Bij het doorbladeren valt op dat "it Nut"
zo'n
vier tot vijf keer per jaar vergaderde, doorgaans in de maanden
januari,
februari, maart alsook april en in oktober, november alsook december.
Dat
gebeurde dan bij toerbeurt in Marrum en in Ferwerd. Dat was ook weleens
lastig, want op 5 januari 1857 vermeldde de schrijver op de
presentielijst
dat "allen van Marrum en Nijkerk wegens het ongunstige weer afwezig
waren".
Op zulke avonden discussieerden de mannen
(vrouwen werden in die tijd nog niet toegelaten!) over onderwerpen als
"de commissie voor de bibliotheek, tot inbinding en completering
der boeken in dezelve voorhanden". Ook organiseerde een aantal van hen
een "herhalings- en zangschool" voor (oudere) kinderen die van de
lagere
school af waren of moesten. Verder vermaakten zij elkaar tegelijkertijd
met de voordrachtskunst zoals het houden van een lezing. Over het
toelaten
van nieuwe leden werd gestemd en men kan concluderen dat " it Nut",
althans
in die jaren, een wat elitair karakter had.

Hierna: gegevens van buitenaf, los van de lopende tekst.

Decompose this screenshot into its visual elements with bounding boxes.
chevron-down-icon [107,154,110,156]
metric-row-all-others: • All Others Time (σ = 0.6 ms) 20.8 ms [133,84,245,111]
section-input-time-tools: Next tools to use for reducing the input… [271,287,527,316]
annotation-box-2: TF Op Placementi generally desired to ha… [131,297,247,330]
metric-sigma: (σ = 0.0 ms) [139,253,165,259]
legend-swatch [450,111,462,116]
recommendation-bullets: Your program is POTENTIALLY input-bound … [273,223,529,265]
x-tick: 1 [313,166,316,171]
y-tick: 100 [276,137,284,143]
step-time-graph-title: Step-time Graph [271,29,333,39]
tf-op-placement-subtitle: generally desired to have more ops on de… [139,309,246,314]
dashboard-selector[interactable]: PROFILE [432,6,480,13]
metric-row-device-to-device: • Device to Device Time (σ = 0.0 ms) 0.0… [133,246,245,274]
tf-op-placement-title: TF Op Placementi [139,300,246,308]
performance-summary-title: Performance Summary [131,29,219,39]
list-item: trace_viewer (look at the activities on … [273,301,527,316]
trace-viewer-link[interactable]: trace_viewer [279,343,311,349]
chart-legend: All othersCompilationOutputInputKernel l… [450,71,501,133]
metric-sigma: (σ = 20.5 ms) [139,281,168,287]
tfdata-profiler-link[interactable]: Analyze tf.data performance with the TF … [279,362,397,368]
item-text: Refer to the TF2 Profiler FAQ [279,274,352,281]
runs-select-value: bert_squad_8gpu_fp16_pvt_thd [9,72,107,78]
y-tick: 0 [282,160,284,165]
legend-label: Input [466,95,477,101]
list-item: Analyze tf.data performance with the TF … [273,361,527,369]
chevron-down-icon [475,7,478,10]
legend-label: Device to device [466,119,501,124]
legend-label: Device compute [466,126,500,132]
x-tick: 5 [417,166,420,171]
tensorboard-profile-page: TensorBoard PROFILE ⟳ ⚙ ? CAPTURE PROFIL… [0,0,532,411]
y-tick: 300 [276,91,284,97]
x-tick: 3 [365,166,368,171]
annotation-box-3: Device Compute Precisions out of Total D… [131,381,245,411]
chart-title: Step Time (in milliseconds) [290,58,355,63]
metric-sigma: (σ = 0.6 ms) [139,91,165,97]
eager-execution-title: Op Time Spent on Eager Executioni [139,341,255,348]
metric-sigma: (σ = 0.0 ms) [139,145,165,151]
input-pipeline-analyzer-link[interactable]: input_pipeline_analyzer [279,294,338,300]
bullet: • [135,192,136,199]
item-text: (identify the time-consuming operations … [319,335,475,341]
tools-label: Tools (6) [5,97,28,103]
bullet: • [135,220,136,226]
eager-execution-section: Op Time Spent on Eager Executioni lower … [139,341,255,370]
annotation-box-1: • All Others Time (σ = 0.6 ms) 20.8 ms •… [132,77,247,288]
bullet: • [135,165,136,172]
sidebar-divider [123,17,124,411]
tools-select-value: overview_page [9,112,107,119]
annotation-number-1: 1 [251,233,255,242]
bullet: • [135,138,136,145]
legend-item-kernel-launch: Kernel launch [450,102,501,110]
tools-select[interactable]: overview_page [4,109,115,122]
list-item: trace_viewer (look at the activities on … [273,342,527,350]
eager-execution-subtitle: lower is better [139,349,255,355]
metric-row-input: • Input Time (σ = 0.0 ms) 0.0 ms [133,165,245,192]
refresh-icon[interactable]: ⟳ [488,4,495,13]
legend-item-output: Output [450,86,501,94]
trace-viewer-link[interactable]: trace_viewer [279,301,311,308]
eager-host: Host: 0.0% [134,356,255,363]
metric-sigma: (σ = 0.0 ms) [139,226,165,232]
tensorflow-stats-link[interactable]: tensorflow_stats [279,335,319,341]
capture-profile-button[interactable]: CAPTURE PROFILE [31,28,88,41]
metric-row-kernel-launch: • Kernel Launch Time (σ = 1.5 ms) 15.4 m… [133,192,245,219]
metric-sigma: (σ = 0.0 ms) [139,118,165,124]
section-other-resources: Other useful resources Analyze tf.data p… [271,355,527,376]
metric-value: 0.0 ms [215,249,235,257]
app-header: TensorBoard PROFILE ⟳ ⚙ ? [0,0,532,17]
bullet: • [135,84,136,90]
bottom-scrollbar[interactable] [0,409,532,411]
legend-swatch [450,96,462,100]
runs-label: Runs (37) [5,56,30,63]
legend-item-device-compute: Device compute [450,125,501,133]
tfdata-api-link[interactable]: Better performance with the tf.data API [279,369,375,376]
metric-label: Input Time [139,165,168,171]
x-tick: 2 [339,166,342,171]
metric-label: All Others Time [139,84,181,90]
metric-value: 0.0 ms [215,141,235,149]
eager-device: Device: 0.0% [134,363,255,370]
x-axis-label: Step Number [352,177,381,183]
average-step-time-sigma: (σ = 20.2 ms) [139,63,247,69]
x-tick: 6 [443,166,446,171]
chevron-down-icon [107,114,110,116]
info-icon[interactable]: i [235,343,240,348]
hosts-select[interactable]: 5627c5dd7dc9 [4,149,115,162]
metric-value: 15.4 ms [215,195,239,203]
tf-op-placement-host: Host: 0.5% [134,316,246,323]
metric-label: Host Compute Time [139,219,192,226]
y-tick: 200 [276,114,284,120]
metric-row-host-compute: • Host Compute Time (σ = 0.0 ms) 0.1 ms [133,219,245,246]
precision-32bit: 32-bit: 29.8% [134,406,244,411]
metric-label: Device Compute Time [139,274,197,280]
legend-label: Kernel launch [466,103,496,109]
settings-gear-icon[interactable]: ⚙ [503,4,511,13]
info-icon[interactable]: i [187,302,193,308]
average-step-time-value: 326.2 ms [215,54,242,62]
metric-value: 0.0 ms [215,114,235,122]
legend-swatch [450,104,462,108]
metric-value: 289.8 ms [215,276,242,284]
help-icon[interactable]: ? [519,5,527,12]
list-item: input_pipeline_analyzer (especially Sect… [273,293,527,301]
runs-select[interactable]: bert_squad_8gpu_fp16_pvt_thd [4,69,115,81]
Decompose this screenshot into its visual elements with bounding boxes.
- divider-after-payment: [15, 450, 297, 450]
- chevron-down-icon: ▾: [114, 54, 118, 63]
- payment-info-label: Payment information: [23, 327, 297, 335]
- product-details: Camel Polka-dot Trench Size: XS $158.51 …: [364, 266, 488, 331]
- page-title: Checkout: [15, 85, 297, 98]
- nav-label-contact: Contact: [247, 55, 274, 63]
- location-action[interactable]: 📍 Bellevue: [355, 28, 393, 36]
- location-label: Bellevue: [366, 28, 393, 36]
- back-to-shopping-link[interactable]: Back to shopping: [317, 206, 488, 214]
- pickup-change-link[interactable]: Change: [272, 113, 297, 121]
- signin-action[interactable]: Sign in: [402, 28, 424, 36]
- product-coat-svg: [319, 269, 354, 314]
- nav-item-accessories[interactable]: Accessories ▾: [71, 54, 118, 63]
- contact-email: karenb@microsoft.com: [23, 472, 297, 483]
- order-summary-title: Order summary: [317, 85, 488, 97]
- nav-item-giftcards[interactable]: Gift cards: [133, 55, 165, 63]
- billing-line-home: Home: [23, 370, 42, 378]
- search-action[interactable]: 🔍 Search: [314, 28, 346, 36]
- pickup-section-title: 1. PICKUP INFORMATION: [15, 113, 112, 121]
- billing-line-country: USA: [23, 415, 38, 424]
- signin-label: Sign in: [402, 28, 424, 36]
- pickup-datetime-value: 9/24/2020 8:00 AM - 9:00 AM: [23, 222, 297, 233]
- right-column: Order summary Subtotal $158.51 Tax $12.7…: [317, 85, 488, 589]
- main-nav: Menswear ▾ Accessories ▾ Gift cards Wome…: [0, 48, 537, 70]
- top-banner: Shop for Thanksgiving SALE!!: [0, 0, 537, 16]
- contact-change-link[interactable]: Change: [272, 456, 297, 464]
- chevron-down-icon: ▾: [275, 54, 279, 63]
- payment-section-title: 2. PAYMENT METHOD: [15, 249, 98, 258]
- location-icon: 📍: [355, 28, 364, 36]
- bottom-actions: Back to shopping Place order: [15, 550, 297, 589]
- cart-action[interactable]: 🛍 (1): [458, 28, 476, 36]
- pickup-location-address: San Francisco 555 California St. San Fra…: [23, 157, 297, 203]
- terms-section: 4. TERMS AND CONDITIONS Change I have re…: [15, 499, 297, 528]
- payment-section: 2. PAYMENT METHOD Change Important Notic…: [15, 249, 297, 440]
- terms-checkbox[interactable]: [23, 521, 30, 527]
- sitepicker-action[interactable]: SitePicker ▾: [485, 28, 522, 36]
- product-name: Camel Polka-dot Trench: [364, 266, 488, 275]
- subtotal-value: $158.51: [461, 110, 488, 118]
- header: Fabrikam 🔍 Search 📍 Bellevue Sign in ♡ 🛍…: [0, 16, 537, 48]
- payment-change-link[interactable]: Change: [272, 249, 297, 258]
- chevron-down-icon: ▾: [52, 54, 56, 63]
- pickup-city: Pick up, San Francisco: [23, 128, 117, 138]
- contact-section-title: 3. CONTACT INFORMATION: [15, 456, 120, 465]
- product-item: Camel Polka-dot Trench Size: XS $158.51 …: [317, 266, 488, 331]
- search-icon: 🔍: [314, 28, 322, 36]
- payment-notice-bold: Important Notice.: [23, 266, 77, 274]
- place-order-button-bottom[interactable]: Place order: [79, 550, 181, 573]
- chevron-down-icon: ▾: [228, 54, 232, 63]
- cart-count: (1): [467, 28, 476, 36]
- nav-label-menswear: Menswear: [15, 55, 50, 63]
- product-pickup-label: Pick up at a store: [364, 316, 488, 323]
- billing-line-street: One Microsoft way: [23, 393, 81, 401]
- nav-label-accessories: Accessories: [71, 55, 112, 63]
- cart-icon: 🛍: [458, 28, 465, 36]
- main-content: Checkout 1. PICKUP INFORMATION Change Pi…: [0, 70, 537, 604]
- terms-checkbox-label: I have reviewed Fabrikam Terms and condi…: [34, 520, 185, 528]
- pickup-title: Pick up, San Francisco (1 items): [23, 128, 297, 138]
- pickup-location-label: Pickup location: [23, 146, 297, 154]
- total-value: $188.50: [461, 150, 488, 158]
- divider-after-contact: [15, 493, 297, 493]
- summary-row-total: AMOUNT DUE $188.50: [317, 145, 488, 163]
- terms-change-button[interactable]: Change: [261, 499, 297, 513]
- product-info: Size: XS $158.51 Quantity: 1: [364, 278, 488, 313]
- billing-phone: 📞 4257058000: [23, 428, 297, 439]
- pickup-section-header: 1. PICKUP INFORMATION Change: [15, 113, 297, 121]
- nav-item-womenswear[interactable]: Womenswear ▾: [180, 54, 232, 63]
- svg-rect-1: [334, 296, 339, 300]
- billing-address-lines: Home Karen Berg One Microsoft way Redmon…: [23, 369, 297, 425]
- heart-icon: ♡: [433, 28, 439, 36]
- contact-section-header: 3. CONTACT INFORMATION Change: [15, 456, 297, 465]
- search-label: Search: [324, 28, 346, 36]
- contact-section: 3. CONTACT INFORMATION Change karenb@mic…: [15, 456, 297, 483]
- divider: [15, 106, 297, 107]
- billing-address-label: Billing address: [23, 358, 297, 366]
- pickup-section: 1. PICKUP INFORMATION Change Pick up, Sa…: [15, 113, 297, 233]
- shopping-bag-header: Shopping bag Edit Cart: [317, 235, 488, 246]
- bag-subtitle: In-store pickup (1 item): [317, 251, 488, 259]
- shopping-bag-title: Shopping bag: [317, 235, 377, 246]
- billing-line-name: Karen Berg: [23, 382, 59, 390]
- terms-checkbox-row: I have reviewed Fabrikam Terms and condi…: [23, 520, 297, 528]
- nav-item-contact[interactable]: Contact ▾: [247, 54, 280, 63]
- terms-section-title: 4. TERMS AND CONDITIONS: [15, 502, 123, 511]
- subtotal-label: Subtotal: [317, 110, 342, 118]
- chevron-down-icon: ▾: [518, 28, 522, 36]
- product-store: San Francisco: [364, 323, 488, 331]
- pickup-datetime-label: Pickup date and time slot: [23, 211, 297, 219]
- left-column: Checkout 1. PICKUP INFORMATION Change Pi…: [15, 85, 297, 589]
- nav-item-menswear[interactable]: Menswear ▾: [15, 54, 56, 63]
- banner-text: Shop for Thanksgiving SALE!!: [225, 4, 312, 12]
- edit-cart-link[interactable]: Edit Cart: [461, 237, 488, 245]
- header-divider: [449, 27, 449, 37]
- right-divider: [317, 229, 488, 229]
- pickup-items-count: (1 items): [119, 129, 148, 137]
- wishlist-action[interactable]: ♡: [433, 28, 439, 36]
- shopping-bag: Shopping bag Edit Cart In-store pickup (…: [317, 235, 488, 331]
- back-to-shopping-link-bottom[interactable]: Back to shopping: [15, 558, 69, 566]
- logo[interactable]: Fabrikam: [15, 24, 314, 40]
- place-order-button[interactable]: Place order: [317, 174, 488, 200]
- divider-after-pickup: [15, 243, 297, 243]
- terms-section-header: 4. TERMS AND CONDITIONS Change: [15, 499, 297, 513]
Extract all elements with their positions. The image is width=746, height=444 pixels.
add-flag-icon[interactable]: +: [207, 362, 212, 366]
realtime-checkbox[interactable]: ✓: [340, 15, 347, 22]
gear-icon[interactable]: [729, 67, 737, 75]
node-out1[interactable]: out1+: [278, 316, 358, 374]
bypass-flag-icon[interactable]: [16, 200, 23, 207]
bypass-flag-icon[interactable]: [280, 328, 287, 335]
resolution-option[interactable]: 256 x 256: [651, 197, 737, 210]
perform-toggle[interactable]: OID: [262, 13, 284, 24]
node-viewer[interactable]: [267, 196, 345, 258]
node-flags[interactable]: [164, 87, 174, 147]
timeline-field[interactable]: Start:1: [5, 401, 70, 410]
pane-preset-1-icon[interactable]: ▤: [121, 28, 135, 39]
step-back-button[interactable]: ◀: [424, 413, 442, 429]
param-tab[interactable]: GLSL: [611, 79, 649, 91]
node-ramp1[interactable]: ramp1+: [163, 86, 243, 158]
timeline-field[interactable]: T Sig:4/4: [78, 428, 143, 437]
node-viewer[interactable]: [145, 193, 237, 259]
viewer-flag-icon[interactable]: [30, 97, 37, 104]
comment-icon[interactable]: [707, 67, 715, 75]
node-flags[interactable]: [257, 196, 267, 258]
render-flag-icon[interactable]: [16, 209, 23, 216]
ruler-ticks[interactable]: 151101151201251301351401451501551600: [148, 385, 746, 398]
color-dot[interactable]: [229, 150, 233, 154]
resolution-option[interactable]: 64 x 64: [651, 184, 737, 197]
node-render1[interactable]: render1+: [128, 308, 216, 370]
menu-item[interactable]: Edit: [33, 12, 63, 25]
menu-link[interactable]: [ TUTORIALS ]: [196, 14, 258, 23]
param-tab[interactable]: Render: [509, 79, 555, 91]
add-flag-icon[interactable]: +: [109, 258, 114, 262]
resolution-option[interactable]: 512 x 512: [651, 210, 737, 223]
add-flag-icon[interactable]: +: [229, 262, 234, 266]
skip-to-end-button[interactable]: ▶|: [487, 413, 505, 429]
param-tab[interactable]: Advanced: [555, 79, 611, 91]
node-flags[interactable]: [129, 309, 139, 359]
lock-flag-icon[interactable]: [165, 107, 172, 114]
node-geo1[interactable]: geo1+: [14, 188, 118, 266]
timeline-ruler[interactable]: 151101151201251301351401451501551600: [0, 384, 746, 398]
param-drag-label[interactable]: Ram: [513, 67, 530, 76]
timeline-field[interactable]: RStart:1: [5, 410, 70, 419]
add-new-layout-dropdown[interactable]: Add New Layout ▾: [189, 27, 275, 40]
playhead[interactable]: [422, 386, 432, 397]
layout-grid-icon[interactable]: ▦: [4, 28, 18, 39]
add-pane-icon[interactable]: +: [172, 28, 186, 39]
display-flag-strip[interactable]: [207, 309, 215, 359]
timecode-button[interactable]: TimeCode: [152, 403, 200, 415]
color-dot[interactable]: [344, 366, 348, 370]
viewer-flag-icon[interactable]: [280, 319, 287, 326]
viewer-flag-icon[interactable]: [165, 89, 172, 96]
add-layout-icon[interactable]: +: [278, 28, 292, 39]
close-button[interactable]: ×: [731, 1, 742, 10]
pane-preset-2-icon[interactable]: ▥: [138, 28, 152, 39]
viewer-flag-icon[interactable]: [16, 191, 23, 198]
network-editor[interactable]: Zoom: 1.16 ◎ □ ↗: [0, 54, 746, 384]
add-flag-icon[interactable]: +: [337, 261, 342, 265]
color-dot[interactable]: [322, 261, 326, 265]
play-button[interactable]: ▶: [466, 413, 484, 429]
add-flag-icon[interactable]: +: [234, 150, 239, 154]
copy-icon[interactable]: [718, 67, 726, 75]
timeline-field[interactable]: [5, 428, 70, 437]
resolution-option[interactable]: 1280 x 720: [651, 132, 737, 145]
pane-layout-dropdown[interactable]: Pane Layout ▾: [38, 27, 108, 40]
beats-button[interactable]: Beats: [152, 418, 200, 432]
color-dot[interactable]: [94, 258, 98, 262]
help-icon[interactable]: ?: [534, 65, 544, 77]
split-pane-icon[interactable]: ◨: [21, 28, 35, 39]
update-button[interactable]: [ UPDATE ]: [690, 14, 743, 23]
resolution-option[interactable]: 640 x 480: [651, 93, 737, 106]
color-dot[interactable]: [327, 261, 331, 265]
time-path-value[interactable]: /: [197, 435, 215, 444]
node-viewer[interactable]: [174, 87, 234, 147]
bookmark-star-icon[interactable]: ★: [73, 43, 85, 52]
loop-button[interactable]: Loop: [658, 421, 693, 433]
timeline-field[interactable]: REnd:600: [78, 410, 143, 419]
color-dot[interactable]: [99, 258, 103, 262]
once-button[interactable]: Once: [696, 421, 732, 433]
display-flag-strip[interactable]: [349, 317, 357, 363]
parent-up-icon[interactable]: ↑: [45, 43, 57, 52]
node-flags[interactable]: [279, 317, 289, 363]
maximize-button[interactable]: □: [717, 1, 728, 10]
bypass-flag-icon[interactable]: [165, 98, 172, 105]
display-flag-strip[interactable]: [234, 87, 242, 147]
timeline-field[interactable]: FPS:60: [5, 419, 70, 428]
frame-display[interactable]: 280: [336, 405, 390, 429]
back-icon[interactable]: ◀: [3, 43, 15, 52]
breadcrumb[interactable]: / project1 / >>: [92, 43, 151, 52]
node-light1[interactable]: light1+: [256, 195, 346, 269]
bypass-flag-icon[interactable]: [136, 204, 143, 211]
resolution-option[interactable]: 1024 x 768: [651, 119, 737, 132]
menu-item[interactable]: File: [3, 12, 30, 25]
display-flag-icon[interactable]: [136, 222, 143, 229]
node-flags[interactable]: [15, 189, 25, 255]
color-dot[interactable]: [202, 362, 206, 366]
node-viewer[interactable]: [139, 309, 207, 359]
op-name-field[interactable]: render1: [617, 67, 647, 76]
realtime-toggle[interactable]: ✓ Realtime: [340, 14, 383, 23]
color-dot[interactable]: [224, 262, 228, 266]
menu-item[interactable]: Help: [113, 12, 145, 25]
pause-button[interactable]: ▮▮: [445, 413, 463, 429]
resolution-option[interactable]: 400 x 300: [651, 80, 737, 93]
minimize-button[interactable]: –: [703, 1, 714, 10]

Het is interessant om heden ten dage nog
eens
een verslag van zo'n bijeenkomst te lezen:
“Vergadering van den 3 Febr 1858 bij
S.
Mellema te Marrum”
Na opening van de vergadering
werd
het appel-nominaal gehouden. Aanwezig waren de Heeren: Bokma, Hofma,
Mellema,
Metzlar, Osinga sr, vd Woude, de Groot, Jensma, Baarda, Dr. Martens, Ds
van Velzen, Dr van Velzen, Feenstra en Heijmans. Afwezig waren: Ds de
Boer,
Hovinga, vd Mey wegens ziekte, Heeringa, Klazinga (ziek), Mulder
(ziek).
Hierna werden de notulen der vorige
vergadering
gelezen en goedgekeurd.
De Secretaris gaf te kennen dat de
Zangschool
te Marrum weder geopend was en nu besprak men het punt aangaande het
oprigten
eener bewaarschool te Marrum. Men kwam overeen om de noodige
inlichtingen
over deze zaak in te winnen en zoodra men deze zou verkregen hebben
nader
hierover te handelen, terwijl de voorzitter er nog een woord tot
aanbeveling
en opwekking bijvoegde.
Thans betrad de redenaar voor dezen
avond,
Dr Martens, het spreekgestoelte en sprak over de natuurlijke en
zedelijke
waarde van het rooken. De rede werd in haar beide deelen ontwikkeld en
toegelicht, eenige bespiegelingen er uit afgeleid en zeer zeker met
genoegen
aangehoord.
De eerste bijdrage leverde Dr van Velzen,
sprekende over: de Gezondheid, eene schets om die te verkrijgen en te
behouden.
De tweede werd geleverd door den heer Heijmans en behelsde een
Procuratie
door dezen aan zijnen broeder gegeven, om daardoor zijn wenschen bekend
te maken aan zijne nicht, bij gelegenheid van haar huwelijk. Het lid
Feenstra
droeg hierna nog een dichtstukje voor van Koolbrugge: Aan mijne wieg.
Alle drie stukken verschaften den
vergadering
eenige ogenblikken van wezenlijk genot. De voorzitter deed na dezen nog
het voorstel om de vergadering niet om 6 uur maar om 5 uur te laten
beginnen,
welk voorstel echter aangehouden werd tot eene volgende bijeenkomst,
die
bepaald werd op maandag 1 maart bij Klazinga te Ferwerd.
Als dan zou de spreker zijn de Heer
Feenstra,
terwijl de leden Metzlar en vd Woude zich met de bijdragen belastten.